If hormonal changes, such as those that occur during pregnancy or while taking birth control pills, have caused melasma, it will fade after delivery or once a person stops taking the pills.
To prevent melasma, a dermatologist will likely recommend a high-SPF sunscreen.
For other people, melasma can last for years or even for the rest of their lives. If melasma does not fade over time, a person can seek treatment to help remove or fade the patches.
However, not all treatments work for everyone, and melasma may come back even after successful treatment.
Treatment options for melasma can include:
Doctors often use hydroquinone as the first line of treatment for melasma. Hydroquinone is available as a lotion, cream, or gel. It works by lightening the color of the skin patches.
A person can apply the hydroquinone product directly to the patches of skin that are discolored or uneven.
Hydroquinone is available as a prescription.
Corticosteroids and tretinoin
In some cases, a dermatologist may choose to prescribe combination creams that may contain hydroquinone, corticosteroids, and tretinoin in one. These are called triple creams.
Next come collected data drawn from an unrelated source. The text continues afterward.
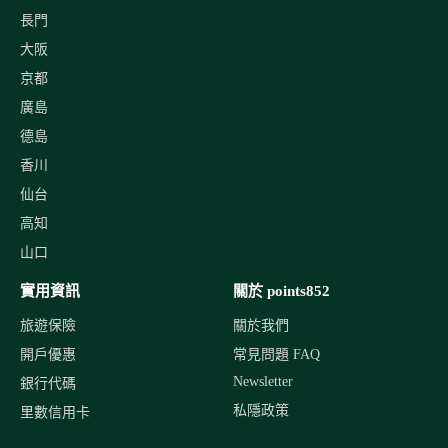
長門
大阪
京都
廣島
德島
香川
仙台
高知
山口
實用資訊
關於 points852
旅遊保險
關於我們
開戶優惠
常見問題 FAQ
Newsletter
銀行代碼
私隱政策
里數信用卡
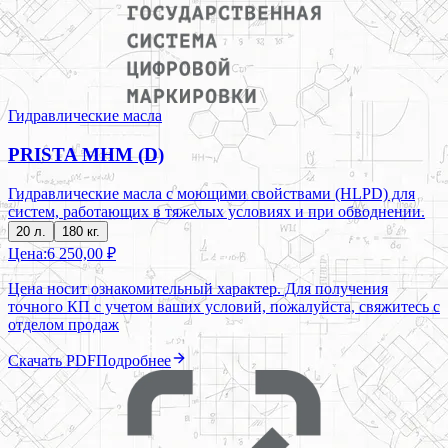
Гидравлические масла
PRISTA MHM (D)
Гидравлические масла с моющими свойствами (HLPD) для
систем, работающих в тяжелых условиях и при обводнении.
20 л.
180 кг.
Цена:
6 250,00 ₽
Цена носит ознакомительный характер. Для получения
точного КП с учетом ваших условий, пожалуйста, свяжитесь с
отделом продаж
Скачать PDF
Подробнее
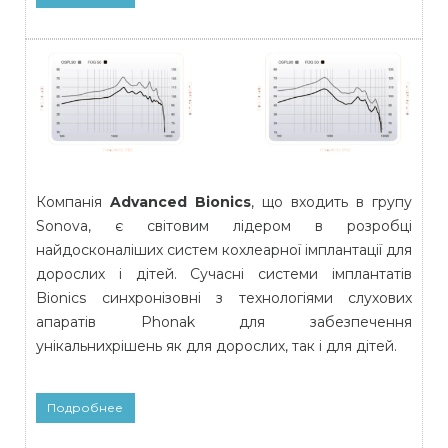
Компанія
Advanced Bionics
, що входить в групу
Sonova, є світовим лідером в розробці
найдосконаліших систем кохлеарної імплантації для
дорослих і дітей. Сучасні системи імплантатів
Bionics синхронізовні з технологіями слухових
апаратів Phonak для забезпечення
унікальнихрішень як для дорослих, так і для дітей.
Подробнее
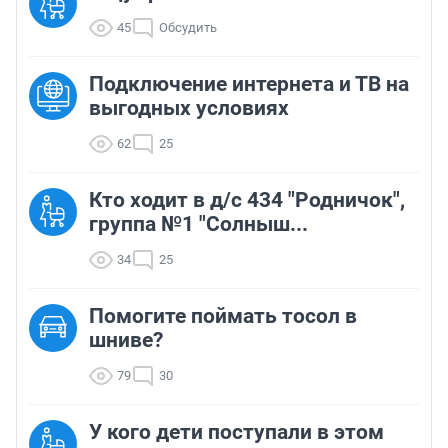
45
Обсудить
Подключение интернета и ТВ на
выгодных условиях
62
25
Кто ходит в д/с 434 "Родничок",
группа №1 "Солныш...
34
25
Помогите поймать тосол в
шниве?
79
30
У кого дети поступали в этом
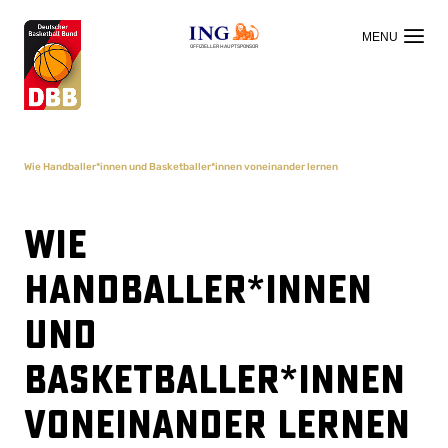
OFFIZIELLER HAUPTSPONSOR
Wie Handballer*innen und Basketballer*innen voneinander lernen
Wie
Handballer*innen
und
Basketballer*innen
voneinander lernen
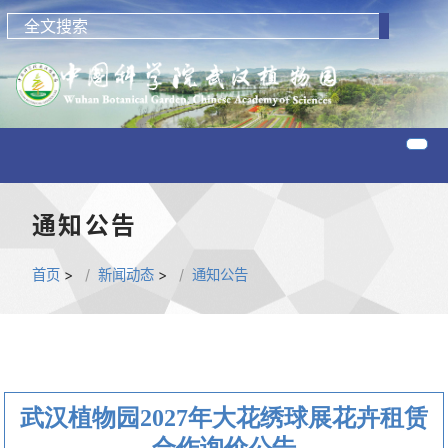
通知公告
首页
>
新闻动态
>
通知公告
武汉植物园2027年大花绣球展花卉租赁
合作询价公告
Additional topical medications
In addition to or instead of other medicated creams, a dermatologist may also prescribe azelaic acid or kojic acid. These acids work to lighten the dark areas of skin.
If topical medications do not work, a dermatologist may recommend procedures such as:
Some of these treatment options have side effects or may cause additional skin problems. It is best to speak with a doctor or dermatologist about possible risks.
If a person has had melasma before, they can try to avoid triggers by:
- limiting sun exposure
- wearing a hat when outside
- using sunscreen
Melasma causes dark patches to form on the skin, most often on the face. While these skin changes are harmless, some people may find them bothersome.
Treatment is effective for some people. Melasma that is due to hormonal changes may also fade over time, once hormone levels return to normal.
Taking steps to limit sun exposure such as wearing a hat and sunscreen may help prevent melasma.